I need no persuading that there is a deeply rooted sexism at the heart of much of modern life. A recent article by Jennifer Chubb and Gemma Derrick examines one small part of academic publishing, impact assessment for research projects, as measured by the funding councils, and look for examples of gender bias. They call it “impact a-gender”, and they find plenty of evidence to support their case. They claim that the achievements of female researchers are marginalised because research impact is measured along gender lines.
Their evidence is a series of interviews with academics. From these interviews, the authors claims that regardless of the interviewee’s gender, there are gendered orientations to impact.
To exemplify the gendered orientation, they find that “researchers … used terms such as ‘hard’ (masculine) or ‘soft’ (feminine) when talking about types of impact created. By ‘soft’, they give one quote: “Stuff that’s on a flaky edge – it’s very much about social engagement” (words of a male researcher). From this, they state the word “impact … is to some extent burdened with gendered connotations of ‘force’ and ‘weight’.”

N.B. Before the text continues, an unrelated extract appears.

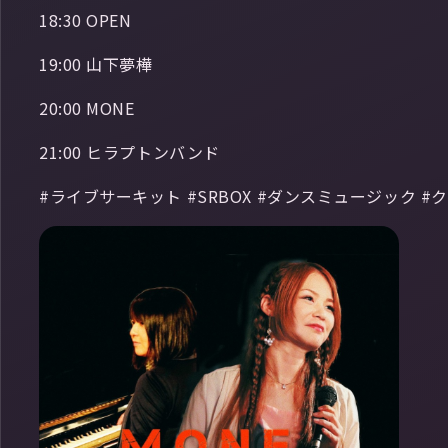
18:30 OPEN
19:00 山下夢樺
20:00 MONE
21:00 ヒラプトンバンド
#ライブサーキット #SRBOX #ダンスミュージック #クラ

They claim academics are pressured to “more masculine notions of academic productivity (for men) or towards soft notions of academic productivity i.e. public outreach (for women).
Once you have divided the academic research world into two camps, ‘male’ leading to impacts such as licensing or spin-outs, and female leading to public engagement. At this rate, public engagement becomes almost questionable – why bother, when you can do something male like create a spin-out from your research?
Their recommendation is that we should all “reflect on our scholarly norms of intellectual practice … and question our assumptions and prejudices.”
The authors find more evidence of gender stereotyping in attitudes to impact: males tend to identify a single “champion”, while females stress “team players”.
I haven’t read the full article from which this blog post is an extract, but the blog post does not constitute a valid survey. It is the result of around 170 interviews with academics and evaluators in medicine, health and life sciences, but no quantified results are given. Instead, the authors give just three quotations as the evidence on which they base their argument. The suggestion seems to be that evaluation of research praises licensing and spin-offs more than public engagement. I would like to see the figures for this conclusion; and of course, the impact of a piece of scientific research may be public engagement or spin-offs, depending on the type of research.
Such a study comes dangerously close to reinforcing the very bias it seeks to identify. The world of research can be divided along gender lines, but the implication here that all public engagement is seen as female (and soft, at that). Using this simplistic stereotypical male versus female science, it is easy to continue to imply that perhaps citing someone else’s paper is a gendered activity – looks rather male to me. Perhaps sole authorship of a paper becomes questionable because it is more masculine … perhaps writing a paper with large numbers of authors is more female. Perhaps we should drop the word “impact” as too male, and replace it by something like “collective understanding”.